How to Announce PraisePal to Your Team
Templates and timing for launch communications so people expect invites and understand the program.
By the time you're here, you've chosen a rollout pattern and you're ready to start inviting people.
Before you do, take one more step: tell people what's coming. A short announcement before invitations go out is the single most effective thing you can do for day-one adoption.
Why announcements matter
When someone receives an unexpected email from an unfamiliar sender, most people ignore it. Some forward it to IT asking whether it's legitimate. Others message you directly: "I got something from PraisePal β is this real?"
A brief heads-up solves all of this. People know to look for the invitation, they understand what the program is, and they're more likely to log in on day one rather than letting the email sit unread.
Without an announcement, you typically see a slow trickle of sign-ups over weeks instead of strong initial participation. That makes the recognition feed feel empty, which discourages the people who did sign up from coming back.
What to communicate
Your announcement doesn't need to be long β a few paragraphs or a short Slack message is enough. Cover these points:
What PraisePal is and why the company is using it. One or two sentences. Tie it to something real: team morale, making appreciation visible, replacing an ad-hoc process.
What people should expect. Each person will receive an email with the subject "You're invited to join [your workspace] on PraisePal." The email shows who invited them, which email to use for sign-in, and a button to log in. Mention this so people recognize the email when it arrives.
When the program starts. Give a specific date or week.
Whether rewards are available immediately or coming later. If you're rolling out recognition first and enabling the reward catalog later, say so β it prevents confusion and sets expectations correctly.
Who to contact with questions. Name a person or channel, not just a generic inbox.
The invitation email itself is standardized β it includes the inviter's name, workspace name, and a link to the PraisePal User Guide, but no custom message from you. That's another reason the separate announcement matters: it's your chance to add context in your own voice.
When to announce
Send the announcement 2β5 business days before you bulk-invite. This gives people time to read it, ask questions, and mentally expect the email. If you announce on Monday and invite on Wednesday, the gap is usually enough.
Announcing on the same day you invite is better than nothing, but you lose the "I was expecting this" effect. Announcing more than a week early risks people forgetting by the time the invitation arrives.
Where to announce
Pick at least two channels β the best results come from combining them rather than relying on a single one:
All-hands or town hall β high visibility, lets people ask questions live
Company-wide email β reaches everyone, easy to reference later
Slack or Teams channel β quick, informal, easy to pin
Manager cascade β ask managers to mention it in their next team meeting or standup; they'll get the most questions anyway
Onboarding flow β for new hires joining after launch, add PraisePal to your onboarding checklist so they don't miss it
Common mistakes
Sending invites before any announcement
This is the most common mistake. People see an unfamiliar email, ignore it or report it as spam, and you spend the next week re-sending invitations and explaining what PraisePal is one conversation at a time.

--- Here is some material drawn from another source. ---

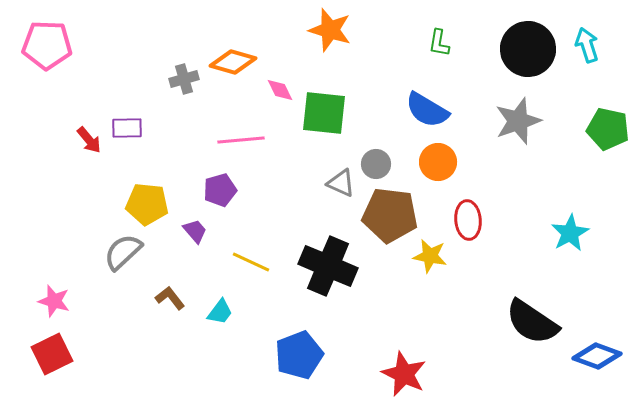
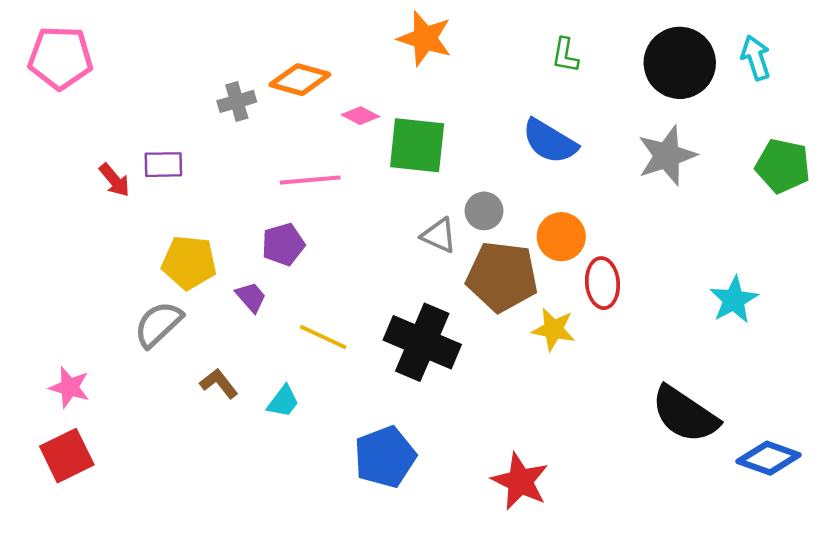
pink diamond: (280, 90) -> (360, 116), turned -36
orange circle: (438, 162) -> (561, 237), moved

Over-promising on rewards before the catalog is configured
If the gift card catalog isn't ready yet or you're starting with recognition-only, don't lead with "you'll be able to redeem points for gift cards." People will log in expecting rewards and find nothing. Match the announcement to what's actually available on day one.
Not briefing managers
Managers hear questions first. If they don't know what PraisePal is or why the company is using it, they can't reassure their teams β and some may actively discourage participation because they think it's a distraction. A five-minute heads-up to managers before the company-wide announcement goes a long way.
Making the announcement too long or too corporate
A three-paragraph Slack message works better than a two-page memo with mission statements. Keep it short, genuine, and focused on what people need to know. Save the detailed benefits pitch for later β right now, people just need to recognize the invitation email and log in.
Resources
Email announcement template β send before you add users
One-page welcome guide β share in chat, print, or add to your handbook
Quick start guide β share with employees who want to get started fast
Presentation slides β for all-hands meetings or team briefings
Day-one activation
On launch day, ask everyone to send one recognition right away. It doesn't have to be elaborate β a quick thank-you to someone who helped them recently is enough.
This matters because an empty recognition feed discourages participation. When people log in and see activity already happening, the program feels alive and they're more likely to join in. You can sweeten the ask by picking a random sender for bonus points β it turns the first day into a small event rather than a quiet rollout.